→ Work task: What you need to produce from the material below is an exact transcription of the lines from the one with "This screenshot has width=864, height=1553." through the one with "What do you see at coordinates (117, 1770)", both included, and no other line.

+++ Data provided

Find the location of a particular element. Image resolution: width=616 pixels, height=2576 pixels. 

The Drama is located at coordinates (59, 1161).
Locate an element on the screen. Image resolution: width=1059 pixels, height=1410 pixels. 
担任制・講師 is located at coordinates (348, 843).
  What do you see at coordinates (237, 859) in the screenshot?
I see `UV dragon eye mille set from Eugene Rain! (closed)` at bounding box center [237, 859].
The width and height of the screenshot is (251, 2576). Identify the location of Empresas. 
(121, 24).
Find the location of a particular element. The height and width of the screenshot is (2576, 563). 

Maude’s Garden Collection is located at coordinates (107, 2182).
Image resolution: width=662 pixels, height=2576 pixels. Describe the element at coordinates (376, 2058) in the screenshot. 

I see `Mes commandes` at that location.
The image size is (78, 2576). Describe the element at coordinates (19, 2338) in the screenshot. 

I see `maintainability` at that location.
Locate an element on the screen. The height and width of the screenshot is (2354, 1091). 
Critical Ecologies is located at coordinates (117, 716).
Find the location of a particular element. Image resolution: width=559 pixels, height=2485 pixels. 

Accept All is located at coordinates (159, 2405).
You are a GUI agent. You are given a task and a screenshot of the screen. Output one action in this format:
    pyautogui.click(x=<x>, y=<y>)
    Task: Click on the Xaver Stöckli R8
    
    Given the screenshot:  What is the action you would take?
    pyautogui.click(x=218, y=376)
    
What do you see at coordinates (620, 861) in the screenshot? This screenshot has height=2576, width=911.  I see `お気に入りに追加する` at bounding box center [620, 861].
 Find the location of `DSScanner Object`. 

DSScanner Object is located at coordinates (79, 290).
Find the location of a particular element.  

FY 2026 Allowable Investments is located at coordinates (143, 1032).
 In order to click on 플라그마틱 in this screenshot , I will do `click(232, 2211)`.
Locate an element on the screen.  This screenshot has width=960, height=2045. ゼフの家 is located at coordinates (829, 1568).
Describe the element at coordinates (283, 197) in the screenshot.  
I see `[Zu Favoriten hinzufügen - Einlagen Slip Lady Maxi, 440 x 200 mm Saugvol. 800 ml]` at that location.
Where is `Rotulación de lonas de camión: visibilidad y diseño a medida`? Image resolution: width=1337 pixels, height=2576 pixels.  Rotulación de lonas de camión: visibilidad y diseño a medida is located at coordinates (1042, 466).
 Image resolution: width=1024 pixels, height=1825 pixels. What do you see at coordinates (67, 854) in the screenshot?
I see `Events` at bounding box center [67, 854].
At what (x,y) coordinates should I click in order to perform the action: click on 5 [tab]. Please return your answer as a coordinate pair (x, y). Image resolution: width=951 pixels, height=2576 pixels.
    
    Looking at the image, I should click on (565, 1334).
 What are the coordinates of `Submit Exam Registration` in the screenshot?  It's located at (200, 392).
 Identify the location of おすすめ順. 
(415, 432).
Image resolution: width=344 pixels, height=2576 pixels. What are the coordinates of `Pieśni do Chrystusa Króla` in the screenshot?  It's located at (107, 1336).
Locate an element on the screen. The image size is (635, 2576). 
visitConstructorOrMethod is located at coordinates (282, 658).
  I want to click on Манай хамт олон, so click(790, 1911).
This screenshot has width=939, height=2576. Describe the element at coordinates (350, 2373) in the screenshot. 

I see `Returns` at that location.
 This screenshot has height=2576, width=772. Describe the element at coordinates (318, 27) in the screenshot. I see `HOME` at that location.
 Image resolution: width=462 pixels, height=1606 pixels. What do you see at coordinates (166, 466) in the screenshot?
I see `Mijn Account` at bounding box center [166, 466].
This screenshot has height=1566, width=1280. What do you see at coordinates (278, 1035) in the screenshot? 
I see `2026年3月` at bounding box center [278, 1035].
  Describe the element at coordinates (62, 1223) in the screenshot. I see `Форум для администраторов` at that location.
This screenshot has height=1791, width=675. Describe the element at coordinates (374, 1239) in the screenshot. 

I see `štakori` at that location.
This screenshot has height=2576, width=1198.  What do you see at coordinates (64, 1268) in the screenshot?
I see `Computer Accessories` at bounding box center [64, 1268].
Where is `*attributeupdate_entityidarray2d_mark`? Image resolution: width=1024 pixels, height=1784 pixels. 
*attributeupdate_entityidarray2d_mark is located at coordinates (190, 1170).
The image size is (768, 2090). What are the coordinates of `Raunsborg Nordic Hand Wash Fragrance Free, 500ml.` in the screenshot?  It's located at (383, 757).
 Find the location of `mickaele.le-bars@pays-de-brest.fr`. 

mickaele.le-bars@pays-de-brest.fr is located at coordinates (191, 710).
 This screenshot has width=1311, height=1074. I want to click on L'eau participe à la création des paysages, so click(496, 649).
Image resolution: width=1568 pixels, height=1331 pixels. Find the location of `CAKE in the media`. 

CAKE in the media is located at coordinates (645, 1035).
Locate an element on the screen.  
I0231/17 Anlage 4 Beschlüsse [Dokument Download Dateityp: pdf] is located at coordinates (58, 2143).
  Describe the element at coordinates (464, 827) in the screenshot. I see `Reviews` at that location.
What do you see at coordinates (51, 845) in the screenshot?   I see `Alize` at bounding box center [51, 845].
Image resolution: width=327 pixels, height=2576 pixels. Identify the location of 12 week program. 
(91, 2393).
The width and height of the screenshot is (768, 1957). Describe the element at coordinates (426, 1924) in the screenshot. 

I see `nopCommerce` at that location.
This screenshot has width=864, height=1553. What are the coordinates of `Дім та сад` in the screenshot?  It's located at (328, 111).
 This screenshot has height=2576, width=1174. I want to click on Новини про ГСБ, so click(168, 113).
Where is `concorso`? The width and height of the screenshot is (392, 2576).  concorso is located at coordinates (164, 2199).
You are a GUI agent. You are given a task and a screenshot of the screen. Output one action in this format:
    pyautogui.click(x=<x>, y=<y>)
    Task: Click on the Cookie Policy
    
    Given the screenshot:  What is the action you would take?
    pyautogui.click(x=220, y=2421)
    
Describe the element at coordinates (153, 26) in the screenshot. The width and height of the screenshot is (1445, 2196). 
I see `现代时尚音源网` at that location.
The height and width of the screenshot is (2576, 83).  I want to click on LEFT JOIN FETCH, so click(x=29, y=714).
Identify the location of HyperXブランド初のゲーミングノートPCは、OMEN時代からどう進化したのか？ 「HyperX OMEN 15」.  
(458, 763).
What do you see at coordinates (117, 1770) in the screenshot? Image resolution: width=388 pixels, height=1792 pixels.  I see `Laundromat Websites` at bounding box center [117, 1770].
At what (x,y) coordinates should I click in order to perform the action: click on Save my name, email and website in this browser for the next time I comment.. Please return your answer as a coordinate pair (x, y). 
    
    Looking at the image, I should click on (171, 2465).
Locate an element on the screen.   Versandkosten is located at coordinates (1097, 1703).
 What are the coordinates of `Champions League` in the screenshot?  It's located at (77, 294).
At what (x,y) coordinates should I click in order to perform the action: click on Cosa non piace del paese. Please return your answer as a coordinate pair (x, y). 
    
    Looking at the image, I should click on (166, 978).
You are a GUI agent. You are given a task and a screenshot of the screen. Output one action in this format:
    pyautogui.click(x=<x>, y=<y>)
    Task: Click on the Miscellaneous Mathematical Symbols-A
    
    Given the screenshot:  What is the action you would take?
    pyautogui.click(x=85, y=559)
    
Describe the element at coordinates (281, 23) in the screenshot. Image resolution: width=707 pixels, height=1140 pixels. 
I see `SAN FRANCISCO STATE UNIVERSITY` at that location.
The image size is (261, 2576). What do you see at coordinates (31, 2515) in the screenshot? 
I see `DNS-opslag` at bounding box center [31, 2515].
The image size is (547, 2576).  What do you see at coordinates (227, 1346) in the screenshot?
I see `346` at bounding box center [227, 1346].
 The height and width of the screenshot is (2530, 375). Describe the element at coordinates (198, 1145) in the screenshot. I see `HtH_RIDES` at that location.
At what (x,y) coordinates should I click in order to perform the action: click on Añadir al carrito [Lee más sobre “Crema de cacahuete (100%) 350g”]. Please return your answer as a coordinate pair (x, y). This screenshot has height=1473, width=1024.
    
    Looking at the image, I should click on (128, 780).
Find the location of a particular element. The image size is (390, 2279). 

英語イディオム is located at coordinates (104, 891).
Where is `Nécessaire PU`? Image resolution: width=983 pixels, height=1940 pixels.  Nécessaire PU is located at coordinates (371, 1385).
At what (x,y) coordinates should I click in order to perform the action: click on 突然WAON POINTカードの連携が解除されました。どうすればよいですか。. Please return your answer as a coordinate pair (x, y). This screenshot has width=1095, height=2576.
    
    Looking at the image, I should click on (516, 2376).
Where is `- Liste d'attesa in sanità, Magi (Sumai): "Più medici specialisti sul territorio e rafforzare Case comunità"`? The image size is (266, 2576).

++++++

→ Output of the exercise:
This screenshot has width=864, height=1553. What are the coordinates of `Дім та сад` in the screenshot?  It's located at (328, 111).
 This screenshot has height=2576, width=1174. I want to click on Новини про ГСБ, so click(168, 113).
Where is `concorso`? The width and height of the screenshot is (392, 2576).  concorso is located at coordinates (164, 2199).
You are a GUI agent. You are given a task and a screenshot of the screen. Output one action in this format:
    pyautogui.click(x=<x>, y=<y>)
    Task: Click on the Cookie Policy
    
    Given the screenshot:  What is the action you would take?
    pyautogui.click(x=220, y=2421)
    
Describe the element at coordinates (153, 26) in the screenshot. The width and height of the screenshot is (1445, 2196). 
I see `现代时尚音源网` at that location.
The height and width of the screenshot is (2576, 83).  I want to click on LEFT JOIN FETCH, so click(x=29, y=714).
Identify the location of HyperXブランド初のゲーミングノートPCは、OMEN時代からどう進化したのか？ 「HyperX OMEN 15」.  
(458, 763).
What do you see at coordinates (117, 1770) in the screenshot? Image resolution: width=388 pixels, height=1792 pixels.  I see `Laundromat Websites` at bounding box center [117, 1770].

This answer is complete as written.